Fatalities would probably be much higher than 50% per city in the event of a global war; the complete breakdown of almost all social supports means that not only do the injured or buried have just about no chance of getting aid, but anyone in a big city is going to start getting really hungry pretty soon. Few big cities have as much as three day's food supplies or a day's water in stock; with the electricity out, bridges down, roads a mess, things on fire, water pipes wrecked, and the like, the basic tools of survival are going to get pretty rare. FEMA isn't going to be much help as they've been blown up too, so...
As for missiles working... well, the missiles have certainly been tested a lot with no payload, and they seem pretty reliable. Many are the same ones used for space launches- the Titan series, for instance- and they launch on target about 95% of the time. The bombs have been tested quite a bit on deserted islands and such. Admittedly, the bombs and the missiles haven't been tested in concert, but that seems like a pretty simple rig-up to me.
However, for the A-team scenario to work, they would need to land on the asteroid, get into a gunfight with drug dealers who live there. In the ensuing firefight they expend 5000 rounds of ammunition with no casualties, and then get captured.
The fate of the world would then rest on the fact that they villains conveniently lock up our heroes in a fully equipped workshop come asteroid-destroying-nuclear-bomb-factory. The team escape (another 500 rounds ammo: no casualties), blow up the asteroid (villains tied up in the back of the spaceship so no casualties there).
The story ends with Hannibal saying: 'I like it when a plan comes together' followed by the predictable 'Shut up fool ' from Mr T. No wait a minute I forgot, they'll also have to knock Mr T out for the return journey, I pity the fool who has to do that.
Mr Churchill, If I was your wife I would put poison in your tea! Madam, If I was your Husband I would drink it!
Because the moon hoax is not even considered worthy of consideration by any astronomer worthy of the title.
1) In a vacuum, or near vacuum, stars cannot appear in the same picture as a high-albedo object in direct sunlight unless they are edited in later. The film would have been instantly identified as a hoax if there actually were stars in the background.
2) The flag waves because of the kinetic energy imparted to the material when the astronauts are putting it in the ground.
3) The flag is held upright by a metal rod.
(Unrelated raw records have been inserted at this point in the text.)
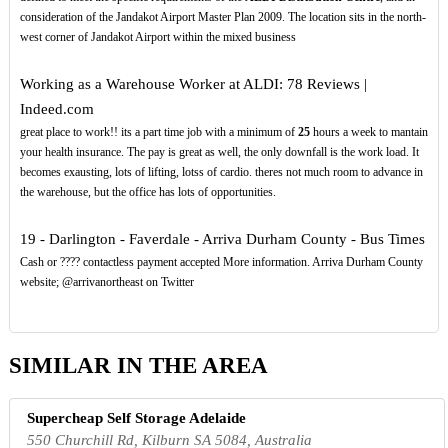
consideration of the Jandakot Airport Master Plan 2009. The location sits in the north-
west corner of Jandakot Airport within the mixed business
Working as a Warehouse Worker at ALDI: 78 Reviews |
Indeed.com
great place to work!! its a part time job with a minimum of
25
hours a week to mantain
your health insurance. The pay is great as well, the only downfall is the work load. It
becomes exausting, lots of lifting, lotss of cardio. theres not much room to advance in
the warehouse, but the office has lots of opportunities.
19 - Darlington - Faverdale - Arriva Durham County - Bus Times
Cash or ???? contactless payment accepted More information. Arriva Durham County
website; @arrivanortheast on Twitter
SIMILAR IN THE AREA
Supercheap Self Storage Adelaide
550 Churchill Rd, Kilburn SA 5084, Australia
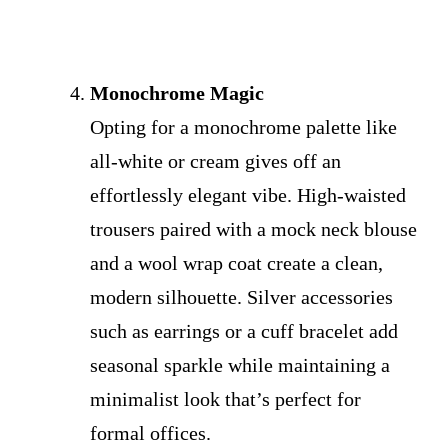
Monochrome Magic
Opting for a monochrome palette like
all-white or cream gives off an
effortlessly elegant vibe. High-waisted
trousers paired with a mock neck blouse
and a wool wrap coat create a clean,
modern silhouette. Silver accessories
such as earrings or a cuff bracelet add
seasonal sparkle while maintaining a
minimalist look that’s perfect for
formal offices.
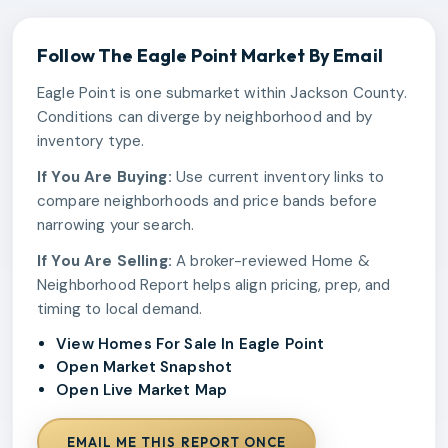
Follow The
Eagle Point
Market By Email
Eagle Point is one submarket within Jackson County.
Conditions can diverge by neighborhood and by
inventory type.
If You Are Buying:
Use current inventory links to
compare neighborhoods and price bands before
narrowing your search.
If You Are Selling:
A broker-reviewed Home &
Neighborhood Report helps align pricing, prep, and
timing to local demand.
View Homes For Sale In Eagle Point
Open Market Snapshot
Open Live Market Map
EMAIL ME THIS REPORT ONCE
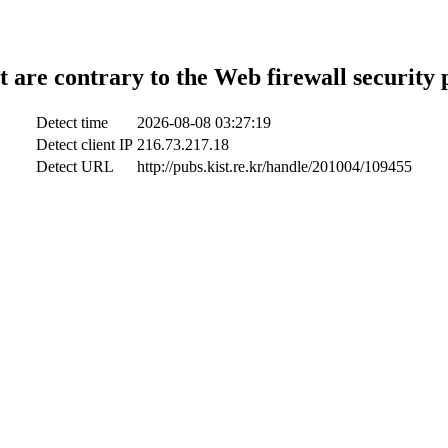
t are contrary to the Web firewall security 
Detect time
2026-08-08 03:27:19
Detect client IP
216.73.217.18
Detect URL
http://pubs.kist.re.kr/handle/201004/109455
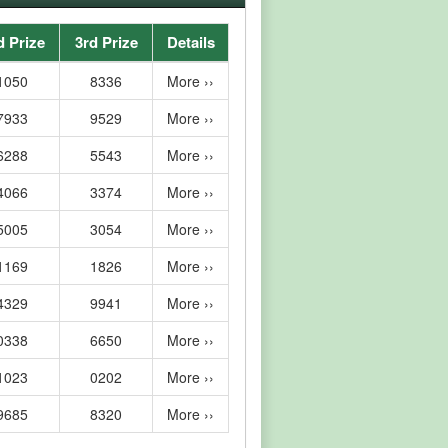
d Prize
3rd Prize
Details
1050
8336
More ››
7933
9529
More ››
6288
5543
More ››
4066
3374
More ››
5005
3054
More ››
1169
1826
More ››
4329
9941
More ››
0338
6650
More ››
1023
0202
More ››
9685
8320
More ››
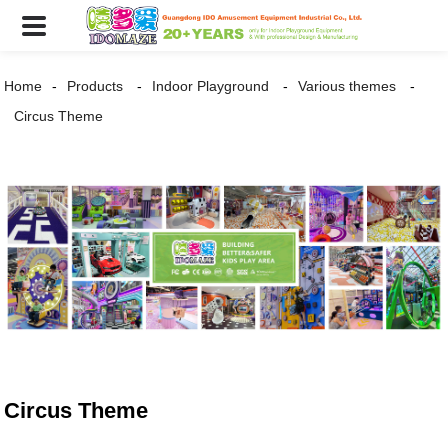
Home
Products
Indoor Playground
Various themes
Circus Theme
Circus Theme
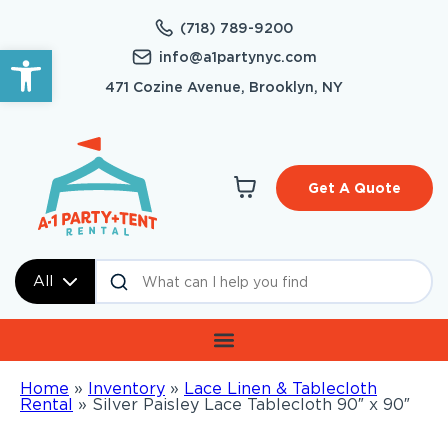
(718) 789-9200
Open toolbar
info@a1partynyc.com
471 Cozine Avenue, Brooklyn, NY
Get A Quote
All
Home
»
Inventory
»
Lace Linen & Tablecloth
Rental
»
Silver Paisley Lace Tablecloth 90″ x 90″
Using the metal rod to hold the flag up was actually a controversial issue for a while, but it was decided that a sagging American flag would look pretty sad.
4) Most importantly, you don't need the Subaru telescope to see if the flag is on the surface of the moon. The Russian government would have jumped at the chance to point out such an obvious hoax, and the Cold War ended long after telescopes powerful enough to verify (or not!) the landing site were easily available to a large government. If it were all a hoax, we would have found out a long time ago.
5) It would have been a fairly easy and straightforward task to detect the origin of the video/radio signals being broadcast. Even if the Russians didn't have decent telescopes in their posession, they would have been able to triangulate the origin of the signals, just as America verified that Sputnik was actually sending out radio signals from orbit.
Anything I missed? I didn't pay any attention to the stuff they aired on TV, and I responded to the things I keep hearing people talk about.